Curing river blindness

Ed Cupp

Ed Cupp (PhD, '69, entomology) saw his first victims of river blindness during a field trip to Guatemala in 1969. He was a graduate student at Illinois at the time, but he never forgot the sight. Lesions and nodules covered the bodies of children and had spread to the eyes of many adults.

Today, Cupp is an internationally recognized medical entomologist whose exhaustive studies of the insect that transmits river blindness, the black fly, may soon lead to the eradication of this devastating disease.

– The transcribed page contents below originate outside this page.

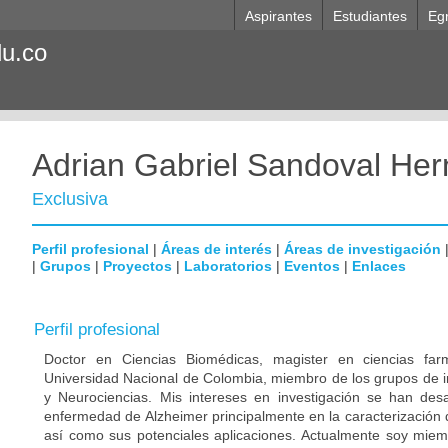
Aspirantes
Estudiantes
Eg
du.co
Adrian Gabriel Sandoval He
Exclusiva
Perfil profesional
|
Áreas de interés
|
Áreas de investigación
|
Grupos
|
Proyectos
|
Laboratorios
|
Eventos
|
Enlaces
Perfil profesional
Doctor en Ciencias Biomédicas, magister en ciencias far
Universidad Nacional de Colombia, miembro de los grupos de i
y Neurociencias. Mis intereses en investigación se han desa
enfermedad de Alzheimer principalmente en la caracterización 
así como sus potenciales aplicaciones. Actualmente soy miem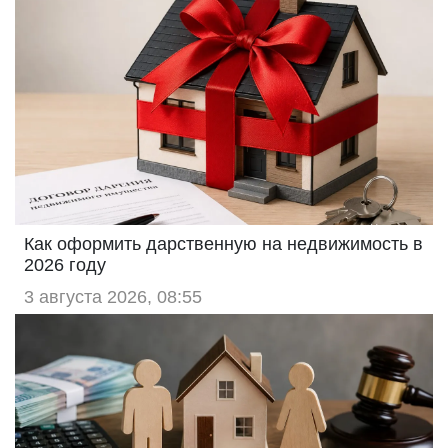
Как оформить дарственную на недвижимость в
2026 году
3 августа 2026, 08:55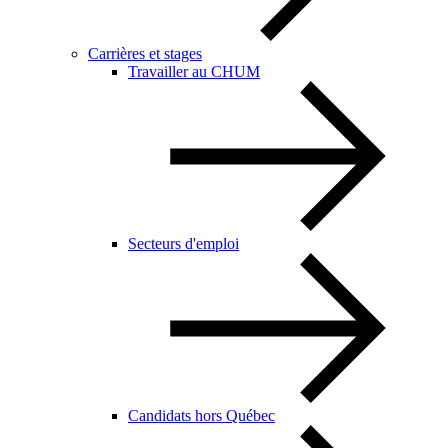
Carrières et stages
Travailler au CHUM
Secteurs d'emploi
Candidats hors Québec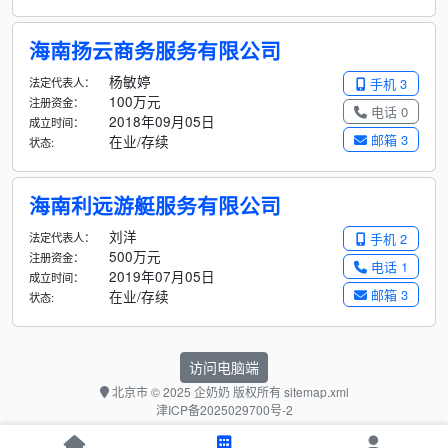
海南扬云商务服务有限公司
杨敏婷
法定代表人：
手机 3
100万元
注册资金：
电话 0
2018年09月05日
成立时间：
邮箱 3
在业/存续
状态:
海南利远游艇服务有限公司
刘洋
法定代表人：
手机 2
500万元
注册资金：
电话 1
2019年07月05日
成立时间：
邮箱 3
在业/存续
状态:
访问电脑端
北京市
© 2025 企奶奶 版权所有
sitemap.xml
津ICP备2025029700号-2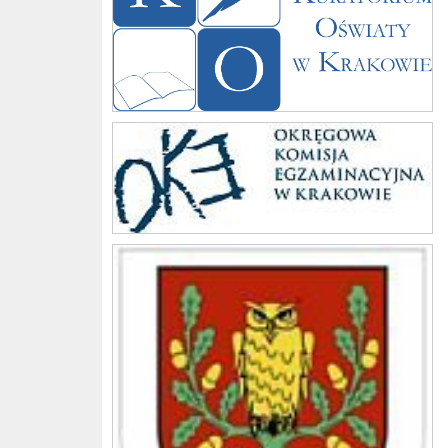
Komisja
Gmina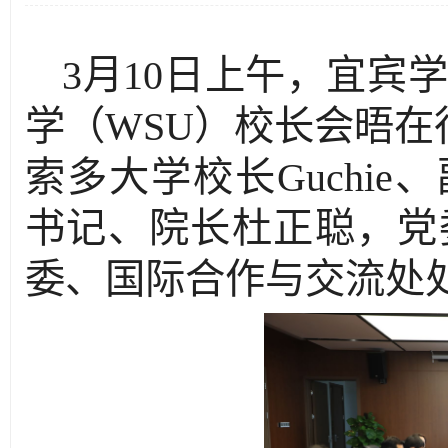
3月10日上午，宜宾
学（WSU）校长会晤在
索多大学校长Guchie、
书记、院长杜正聪，党
委、国际合作与交流处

The black fly breeds in the fast-flowing rivers that wind through the fertile farm country of Sub-Saharan Africa and coffee plantations of Central America. When the fly bites, it deposits larvae of a parasitic worm whose millions of offspring migrate throughout the body, taking up residence in the skin and other tissues. The lesions they cause blind many victims and doom others to perpetual sickness. Most of the 18 million afflicted are subsistence farmers and rural workers. As these wage earners become incapacitated, their families and villages are hurtled into economic despair and starvation.

In the late 1980s, Cupp developed a successful strategy for combating the disease by interrupting the parasite's lifecycle using a then-new drug called ivermectin. Previous attempts at controlling river blindness with insecticides had proved futile as the black flies developed resistance. Ivermectin was promising because it attacked the immature parasite in the skin. Crucial to its success, though, was the timing of the drug doses. Cupp discovered it was possible to disrupt transmission of the disease if ivermectin were administered every six months for two to three years.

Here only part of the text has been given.